I write this account for reasons I do not understand, nor will I pretend to. Perhaps I am tired of holding in a bursting secret of life and immortality, which is highly overrated. When a person is immortal, they live until the end of time, or until they kill themselves out of sheer despair. I am the last of my race, the Kalened. The rest of my brethren have forsaken their only sister and succumbed to anguish and hatred. I have never understood my brothers.
-Entry Three Hundred and Thirty Three-
I lived before the sun shone upon this frail gathering of dust and particles, before the premordial rain came to give life to this poor hunk of stone and magma. I saw the beginning of mankind, and I will see its' destruction, and I will live on. I have watched each coming and passing of eras amongst the dwindling numbers of my kin until I remain alone, the last of the Star Children. Many have come to the peak of my mountain, seeking one form of immortality or another, think that immortality is the answer to the mysteries of life.

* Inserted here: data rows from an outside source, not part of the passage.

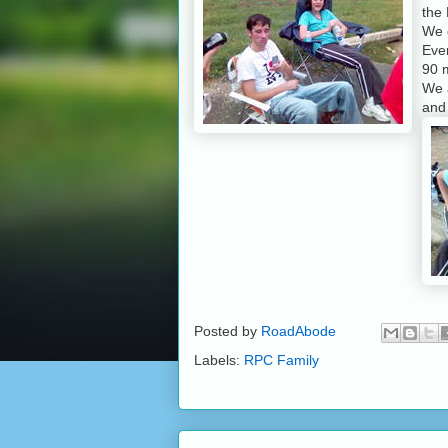
the 
We g
Eve
90 
We 
an
Posted by
RoadAbode
Labels:
RPC Family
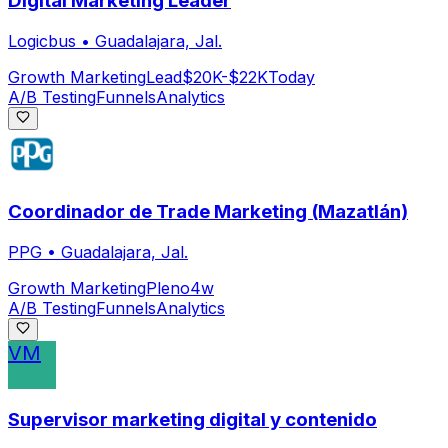
Digital Marketing Leader
Logicbus
•
Guadalajara, Jal.
Growth Marketing
Lead
$20K-$22K
Today
A/B Testing
Funnels
Analytics
Coordinador de Trade Marketing (Mazatlán)
PPG
•
Guadalajara, Jal.
Growth Marketing
Pleno
4w
A/B Testing
Funnels
Analytics
VM
Supervisor marketing digital y contenido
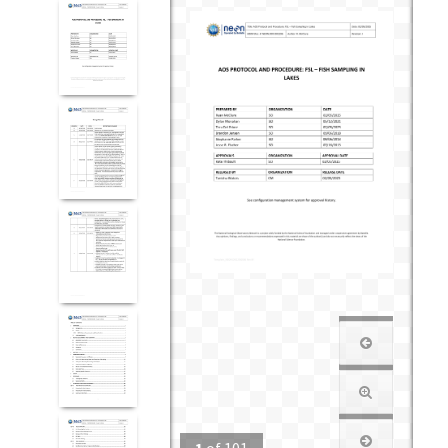
1
of
101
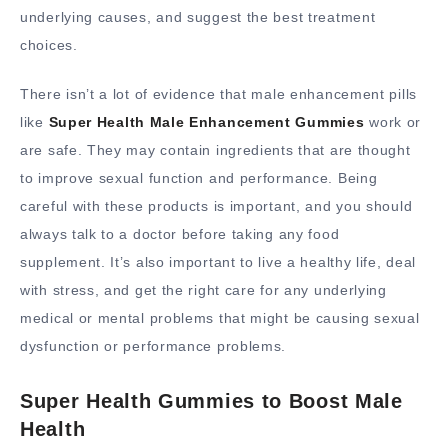
underlying causes, and suggest the best treatment
choices.
There isn’t a lot of evidence that male enhancement pills
like
Super Health Male Enhancement Gummies
work or
are safe. They may contain ingredients that are thought
to improve sexual function and performance. Being
careful with these products is important, and you should
always talk to a doctor before taking any food
supplement. It’s also important to live a healthy life, deal
with stress, and get the right care for any underlying
medical or mental problems that might be causing sexual
dysfunction or performance problems.
Super Health Gummies to Boost Male
Health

But humans will never find peace in immortality. To be an immortal, means that you will never know peace, you will only feel the endless progression of time, and see the cycle of time repeat itself over and over again until the universe itself is unmade and remade, thus the cycle repeats. Immortality means despair and anguish, and watching those you once loved die slowly, while you remain ageless and untouched by the march of time. It means the cruel progression of apathy so strong that you cease to care for all that you once craved.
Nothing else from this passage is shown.